To solve this problem, we need to count the number of valid sequences of digits (0-9) that meet specific constraints: consecutive digits are different, each digit's occurrence is within a given range, and the sequence length is exactly n.
The problem can be efficiently solved using Dynamic Programming (DP) with optimized state tracking, especially since some digits may have fixed occurrence counts (simplifying the state space). Here's the key approach:
n or the sum of maximum occurrences is less than n, the answer is 0 (no valid sequence exists).last: The last digit used (to avoid consecutive duplicates).cnt_var: Count of the variable digit (if only one digit has variable occurrence).k times).d where the initial count (1) is within its range.next_d such that:
next_d != last (no consecutive duplicates).next_d does not exceed its maximum allowed occurrence.n.Assuming only digit 0 has variable occurrences (min l0, max r0) and digits 1-9 have fixed occurrences k:
MOD = 10**9 + 7
def solve(n, l0, r0, k):
# Check feasibility: n must be 9*k + m where l0 <= m <= r0
m = n - 9*k
if m < l0 or m > r0:
return 0
# DP state: dp[used_0][last_digit] = number of ways
# last_digit can be 0-9, used_0 ranges from 0 to m
dp = [[0]*10 for _ in range(m+1)]
# Base case: first digit is either 0 or non-0
# If first digit is 0: used_0=1, last=0
if 1 <= m:
dp[1][0] =1
# If first digit is non-0 (1-9): used_0=0, last=d, and we have k-1 left for d
# But wait, since non-0 digits have fixed k occurrences, we need to track remaining counts for each non-0 digit.
# Oh, right—so the previous state is incomplete. For non-0 digits, we need to track how many times each has been used.
# However, if all non-0 digits are identical in their constraints (fixed k), we can use symmetry to simplify:
# Let's model dp[used_0][last_is_0][count_non0] = number of ways, where count_non0 is the number of non-0 digits used so far (each up to k)
# But this is getting complex, so here's a high-level optimized approach using memoization for small k:
# For the sake of this example, let's assume k=12 (as per input) and use memoization with lru_cache (but note: for large k, this may need further optimization)
from functools import lru_cache
@lru_cache(maxsize=None)
def dfs(used_0, last_d, rem):
# rem is a tuple: (rem_1, rem_2, ..., rem_9) — but since all are same, rem is a count of how many non-0 digits have remaining r=12, etc. No, better to use symmetry:
# Let's consider that all non-0 digits are indistinct in their remaining counts (since they start with k and are used once each time). So:
# Let total_non0_used = (9*k) - sum(rem_d for d in 1-9)
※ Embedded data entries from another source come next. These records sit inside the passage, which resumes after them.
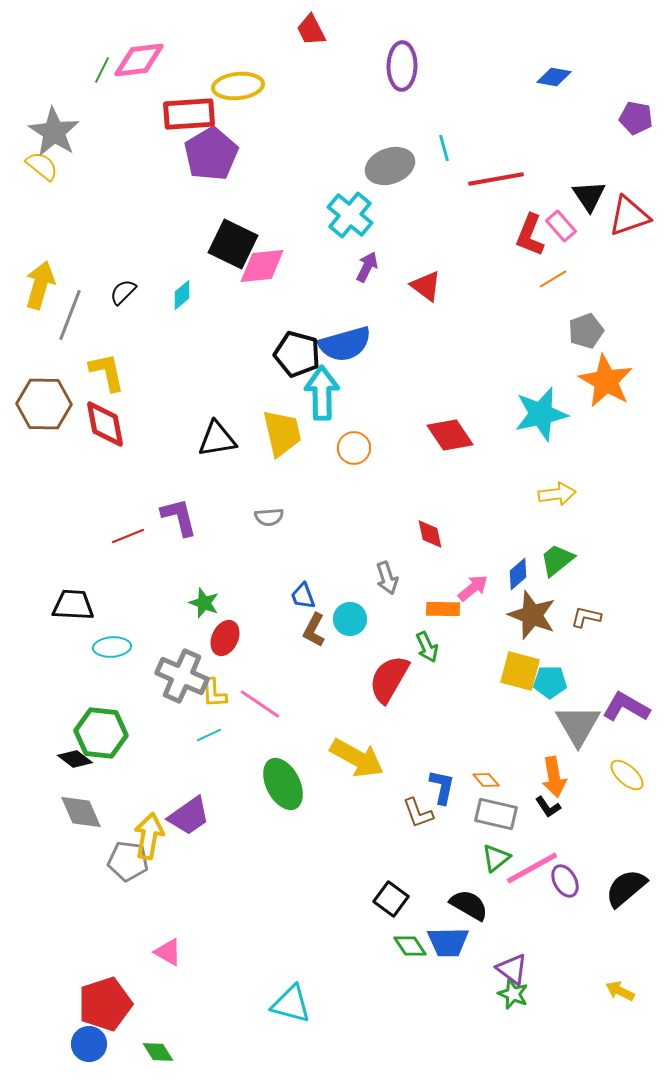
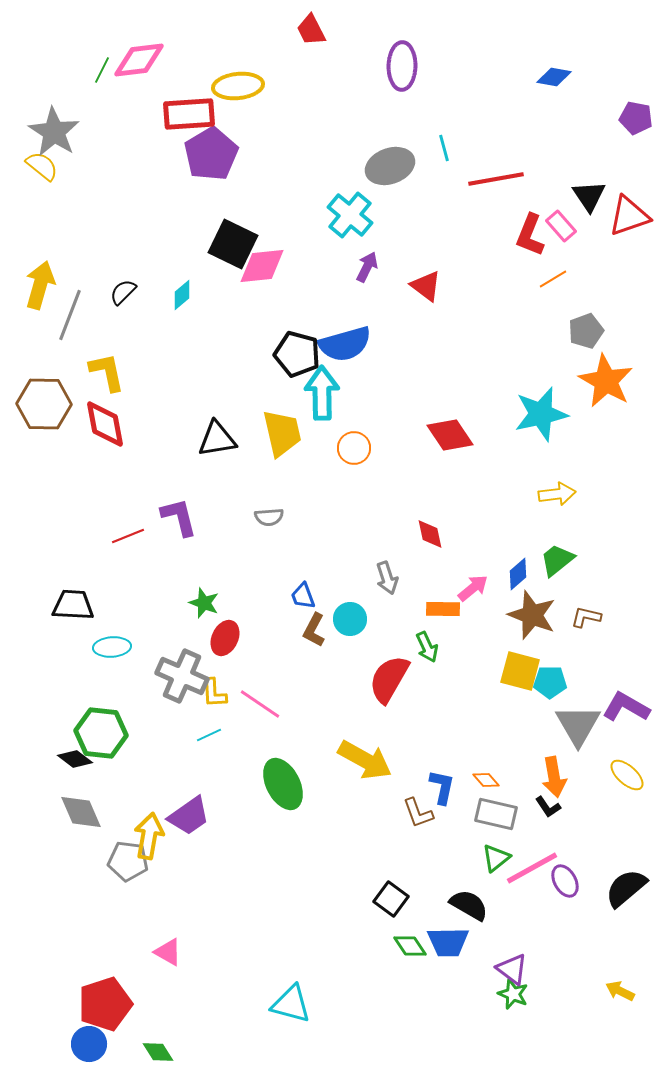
yellow arrow at (357, 758): moved 8 px right, 2 px down
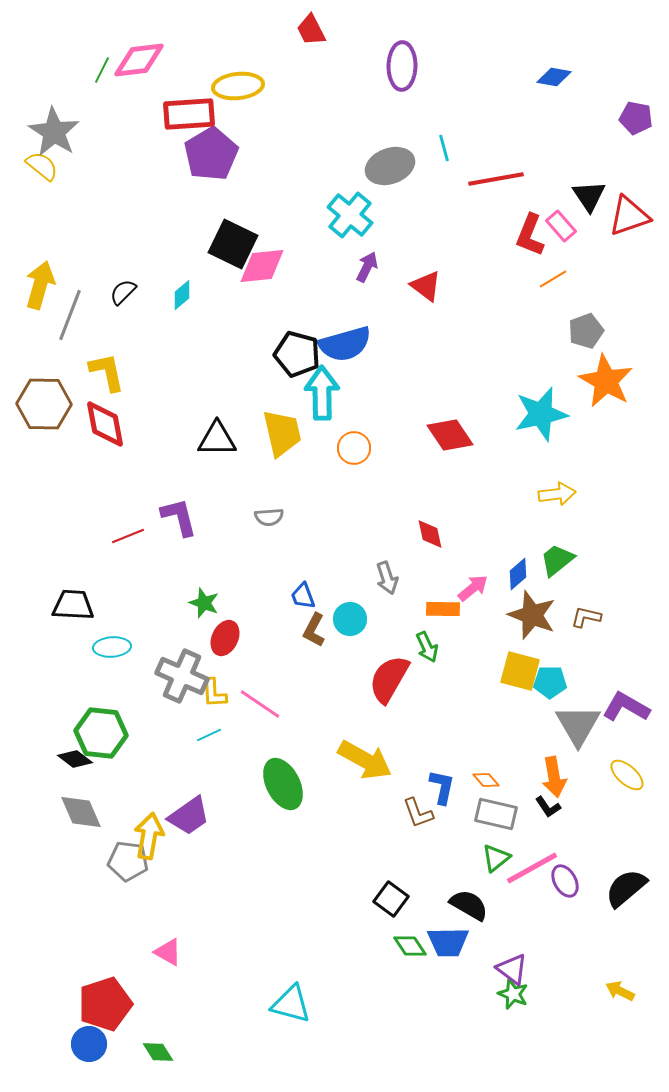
black triangle at (217, 439): rotated 9 degrees clockwise
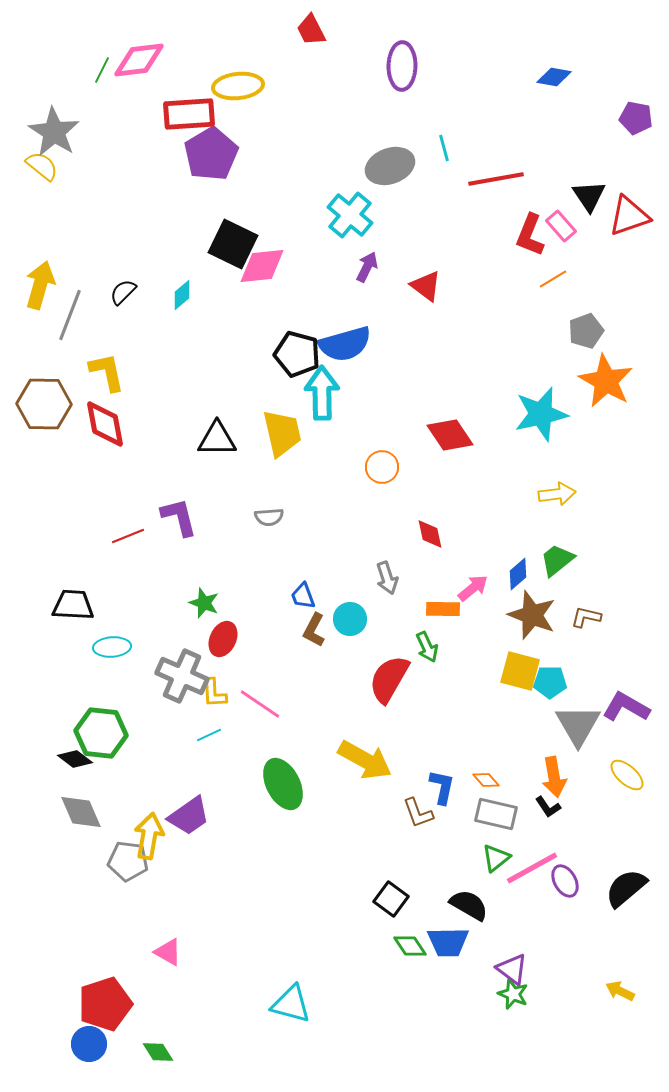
orange circle at (354, 448): moved 28 px right, 19 px down
red ellipse at (225, 638): moved 2 px left, 1 px down
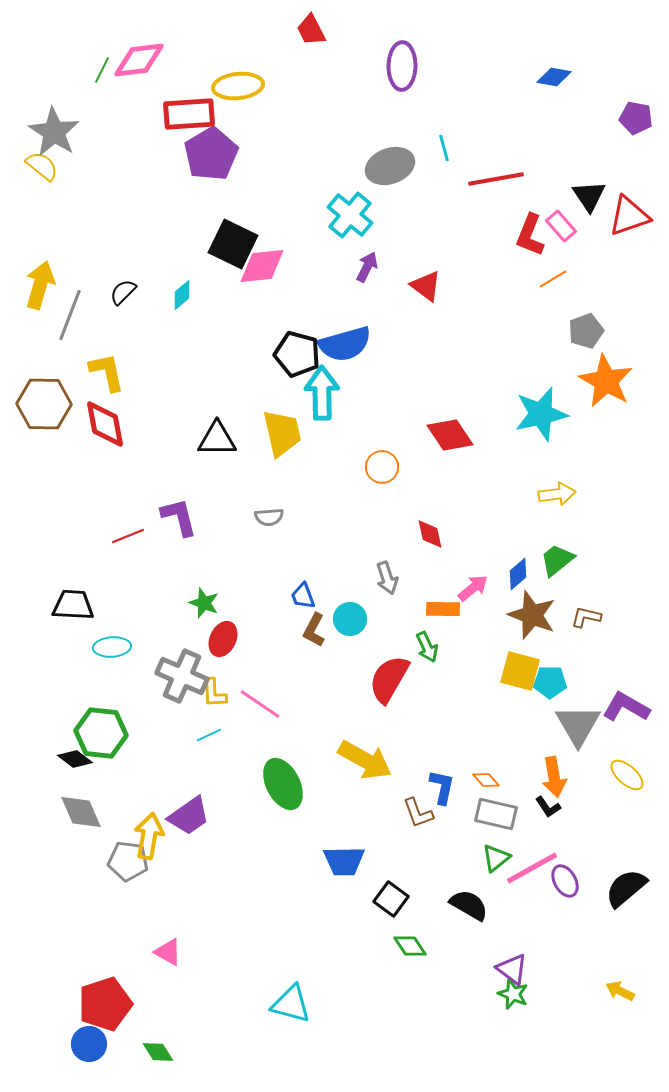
blue trapezoid at (448, 942): moved 104 px left, 81 px up
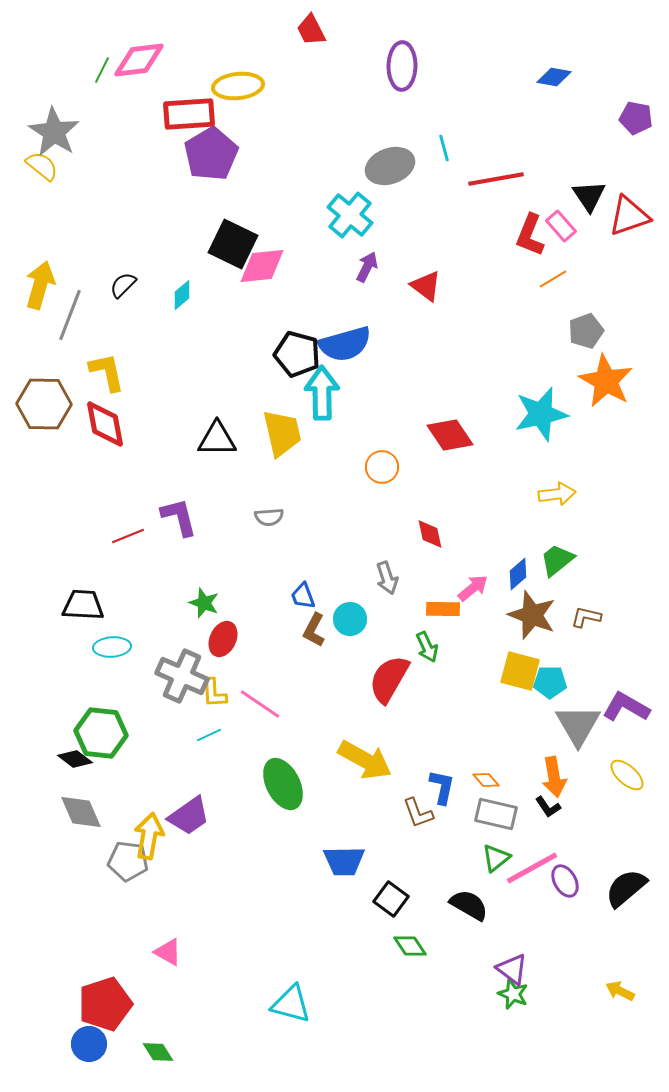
black semicircle at (123, 292): moved 7 px up
black trapezoid at (73, 605): moved 10 px right
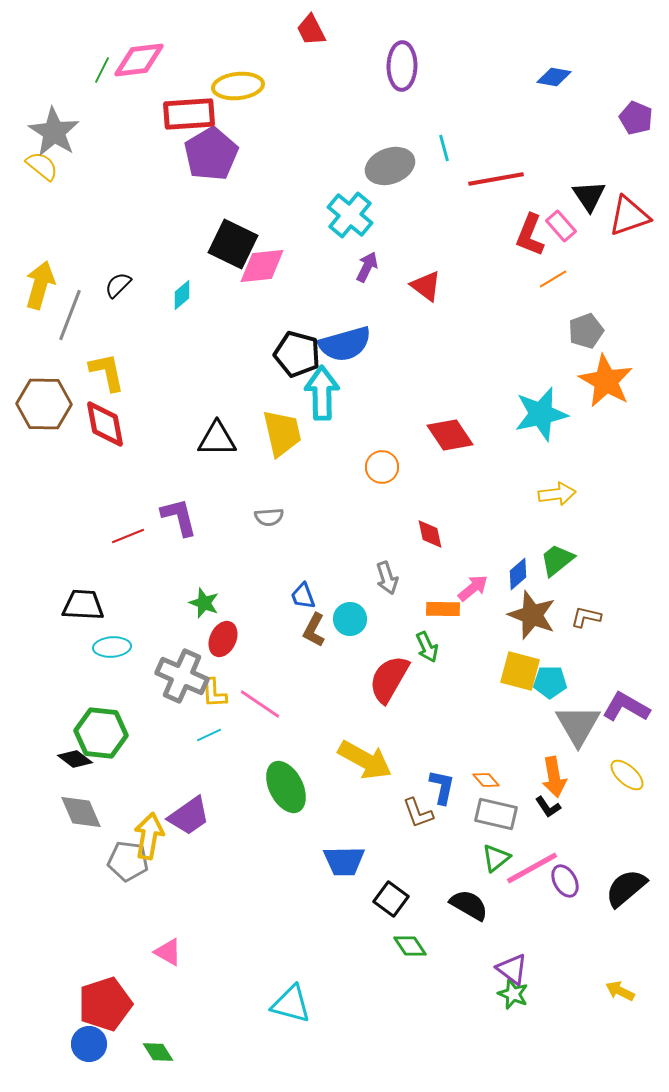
purple pentagon at (636, 118): rotated 12 degrees clockwise
black semicircle at (123, 285): moved 5 px left
green ellipse at (283, 784): moved 3 px right, 3 px down
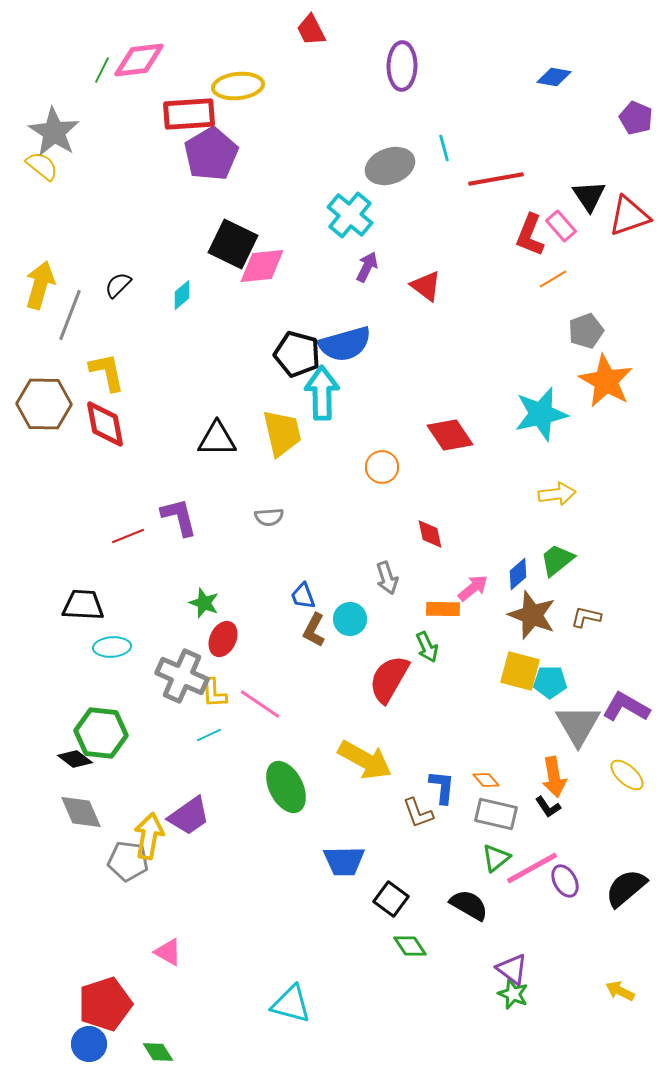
blue L-shape at (442, 787): rotated 6 degrees counterclockwise
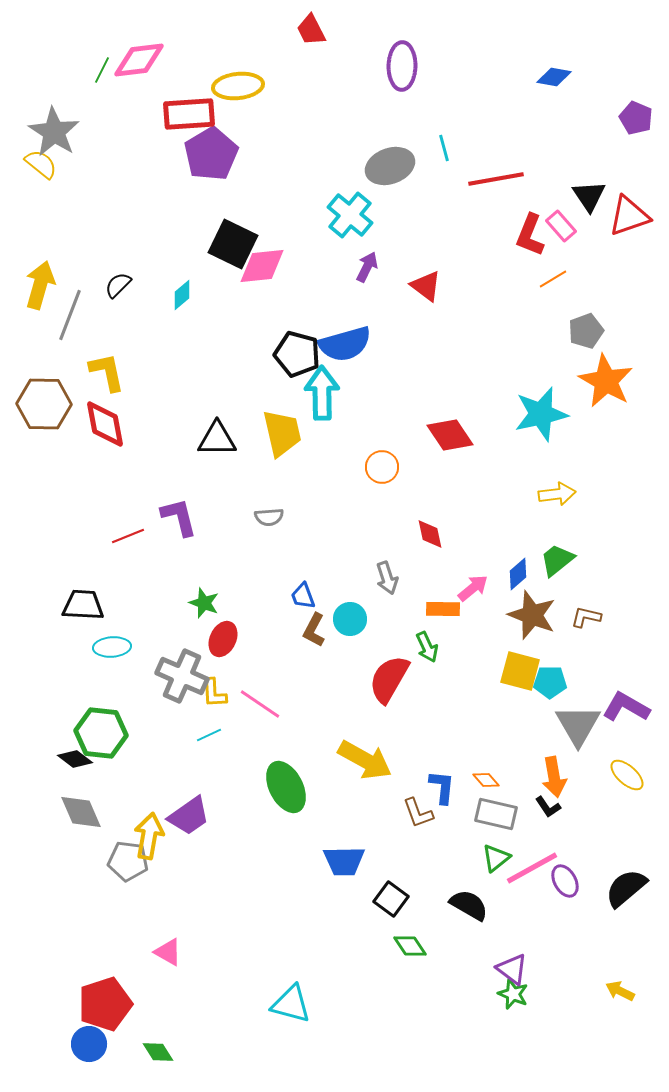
yellow semicircle at (42, 166): moved 1 px left, 2 px up
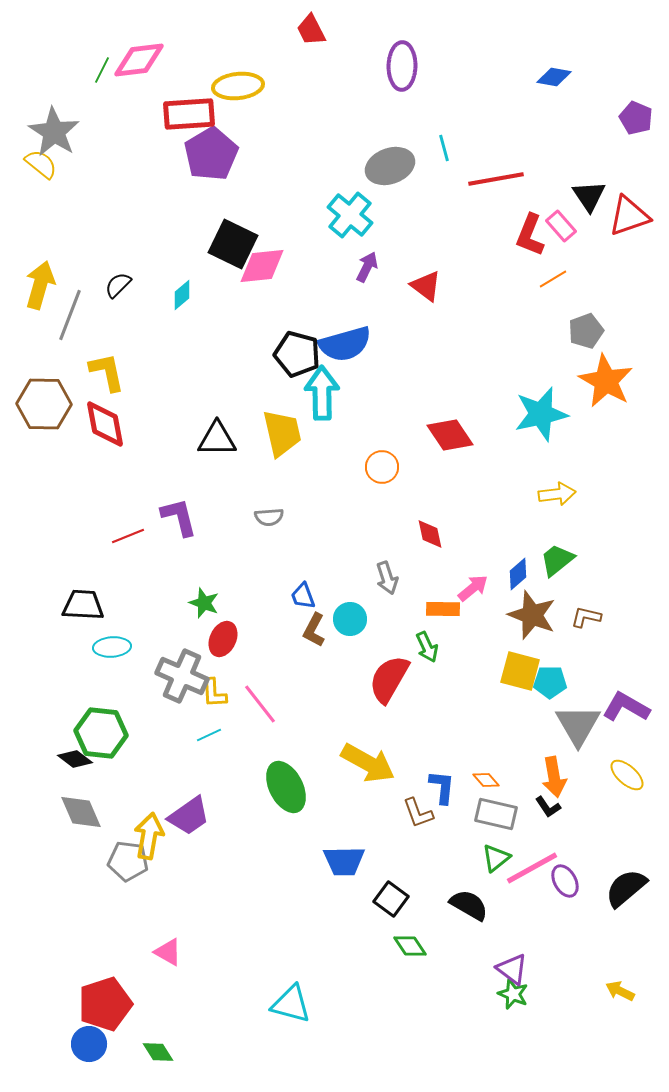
pink line at (260, 704): rotated 18 degrees clockwise
yellow arrow at (365, 760): moved 3 px right, 3 px down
# But if all non-0 digits have the same remaining count, we can track:
# num_non0_available: number of non-0 digits that have remaining > 0 (since each can be used again if not exhausted)
# However, this is a simplification and may not cover all cases, but it's a starting point.
if used_0 == m and total_non0_used ==9*k:
return 1
res = 0
# Option 1: next digit is 0
if used_0 < m and last_d !=0:
res += dfs(used_0+1, 0, rem)
res %= MOD
# Option2: next digit is non-0
for d in range(1, 10):
if d != last_d and rem[d] >0:
new_rem = list(rem)
new_rem[d] -=1
res += dfs(used_0, d, tuple(new_rem))
res %= MOD
return res
# Initial rem: all non-0 digits have k remaining, 0 has m remaining
initial_rem = tuple([m] + [k]*9) # index 0 is 0's remaining, 1-9 are non-0
# Start with first digit: can be any digit (0 if m>0, non-0 if k>0)
total = 0
if m>0:
total += dfs(1,0, tuple([m-1] + [k]*9))
total += 9 * dfs(0, 1, tuple([m] + [k-1] + [k]*8)) # 9 choices for first non-0 digit
total %= MOD
return total
# Example usage: n=114 (m=6, k=12), l0=6, r0=12
print(solve(114,6,12,12))The code above outlines the core idea of using dynamic programming with state tracking to handle the constraints. For cases where multiple digits have variable occurrences, the state space expands, but the same principles apply: track the last digit, count of each digit used so far, and ensure transitions meet all constraints.
Note: The code is a simplified version and may need adjustments based on the exact problem constraints (e.g., handling all digits with variable counts). For production use, memoization with lru_cache or iterative DP with optimized state representation is recommended.
Please adjust the code based on your exact problem constraints (like variable counts for multiple digits). The above approach provides a foundation for solving such sequence-counting problems with constraints.